Collected data
+ + + + + + +

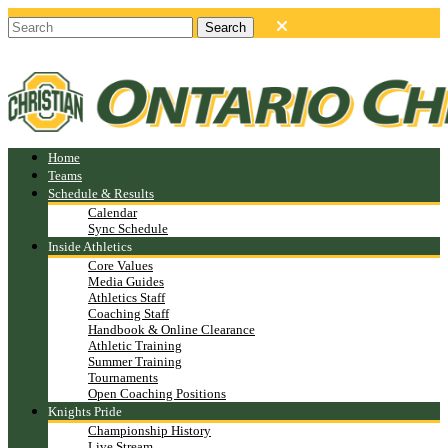
Home
Teams
Schedule & Results
Calendar
Sync Schedule
Inside Athletics
Core Values
Media Guides
Athletics Staff
Coaching Staff
Handbook & Online Clearance
Athletic Training
Summer Training
Tournaments
Open Coaching Positions
Knights Pride
Championship History
Live Stream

+ + + + + + +

- Goal of the exercise
How many of the lines in the records include the string "Coaching"? Reply with the number alone.

- Written response
2